Cierto es que todo el llamado “arte fantástico” no es bueno, como tampoco es bueno a ultranza todo el arte realista o de cualquier otro estilo o período.

Parece que ninguna modalidad artística posee el secreto de la excelencia, aunque todas las artes –gracias a ciertos artistas– sean capaces de llegar a ella.

Quizás por eso, querido Viejo, no sucumbí a la tentación de convertirme en un eunuco de las cortes utópicas –como me aconsejó el diablito aquella tarde en que me prohibiste leer el primer libro de ciencia ficción que veía.

Gracias a lo diverso se me fueron abriendo los ojos. Y lo que siempre me hizo huir de un libro fue su autor, leyera lo que leyera. Nunca he podido soportar las historias mal contadas, la falta de imaginación, las “fantasías” o “realidades” huecas, indigeribles.

Claro que más tarde tuve la suerte de tropezar y perseguir ensueños y aparecidos de Andersen, Carrol, Poe, Hoffman, Becker, Stevenson, Stoker (¡Shakespeare!), Verne, Wells.

Después, también, con el arte reclutador llegaron Borges, Bradbury, Tolkien, Quiroga, Ende (¡Saint-Exúpery!)… Pero antes, mucho antes, me volví loco con lo que creo “La Biblia” de la literatura fantástica universal: Las mil y una noches. La conocí, como todos, a través de las mojigatas versiones infantiles.

Luego la fui encontrando de forma cada vez más adulta, hasta llegar a un tal Mardrus (acusado de pornográfico), quien la tradujo directamente del árabe.

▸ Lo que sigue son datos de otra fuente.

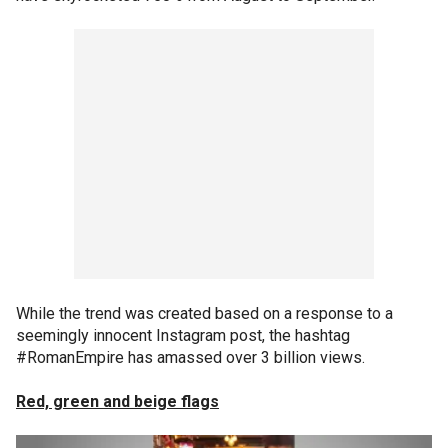
While the trend was created based on a response to a
seemingly innocent Instagram post, the hashtag
#RomanEmpire has amassed over 3 billion views.
Red, green and beige flags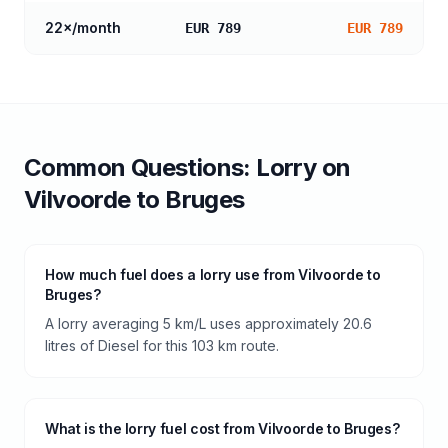
22
×/month
EUR 789
EUR 789
Common Questions:
Lorry
on
Vilvoorde
to
Bruges
How much fuel does a lorry use from Vilvoorde to
Bruges?
A lorry averaging 5 km/L uses approximately 20.6
litres of Diesel for this 103 km route.
What is the lorry fuel cost from Vilvoorde to Bruges?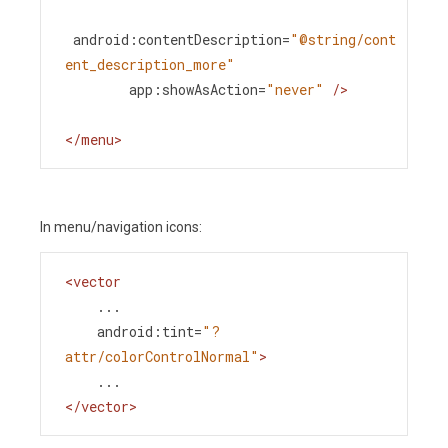
android:contentDescription
=
"@string/cont
ent_description_more"
app:showAsAction
=
"never"
/>
</
menu
>
In menu/navigation icons:
<
vector
...
android:tint
=
"?
attr/colorControlNormal"
>
    ...
</
vector
>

Lamento no conservar esta edición (sé quien la tiene), y en su defecto poseo la levemente desdeñable, por más vestida, de la española editorial Aguilar.

El caso es que este compendio de maravillas, donde jamás se ignora lo terrenal, fue lo que me hizo saber que el arte de las figuraciones iba a ser un compañero de viaje de toda la vida.

Se ha dicho que literatura fantástica y la ciencia ficción son recursos evasivos, incluso de mal gusto.

Permítanme dudarlo. Es imposible que una forma de sensibilidad que ha trascendido los siglos no tenga que ver con los problemas humanos, incluso con algunos de los más importantes.

Y viéndolo por “el lado malo”, aunque las buenas costumbres suelan aconsejar al revés, la evasión no es un asunto de extraterrestres. También cabe agregar que la fuga suele encontrarse más común y peligrosamente en otras sustancias que en el arte.

Si la imaginería es de dudoso gusto, revisemos entonces los talentos, las inteligencias que a través de los siglos han sustentado esta manera de explotar el universo.

Pero volvamos por otro instante a Disney. Entre los alivios que le debo, reluce el haberme despertado –¡y fijado!– el gusto por la música sinfónica. Pasó en el cine Rex, en el 61, a mis catorce. Gracias a Fantasía identifiqué a Beethoven, a Stravinsky, a Mussorgsky… Modesto, que paradójicamente se llamaba aquel señor, me presentó al resto de los nacionalistas rusos, aunque seguí prefiriendo a Tchaikovsky. Luego Tchaikovsky me fue útil hasta para el servicio militar. Esto porque una vez serví en un puesto de mando y allí había un viejo tocadiscos que se usaba al amanecer, para despertarnos con la corneta de diana. Aquel cachivache hizo sonar como podía mis gastadas placas de Piotr Ilich.

Y de madrugada, desde aquella música de la soledad y los ensueños de un recluta, escribí supongo que estremecedores testimonios de amor a cierta dama de la adolescencia. Gloria inefable que debo sin lugar a dudas a Fantasía, de Walt Disney.

Por estas bondades –y por otras que son para otro día– es que te quiero agradecer, “viejo hermoso” Dagoberto, aquel remoto y memorable acto de censura, convencido de que lo hiciste para que mis gustos literarios rezumaran excelencias.

Aquello, que pudo parecer inquisitorio, me sirvió de mucho, porque ya me ves pregonando enanos y unicornios –como si no fueran cosas de todos los días.

Y es que “la vida es bella y en colores” como tú siempre has dicho, y uno, gracias a ello, también se inspira a fantasear un poco, ¿no?

 

Publicado en la revista Bohemia el 15 de junio de 1990.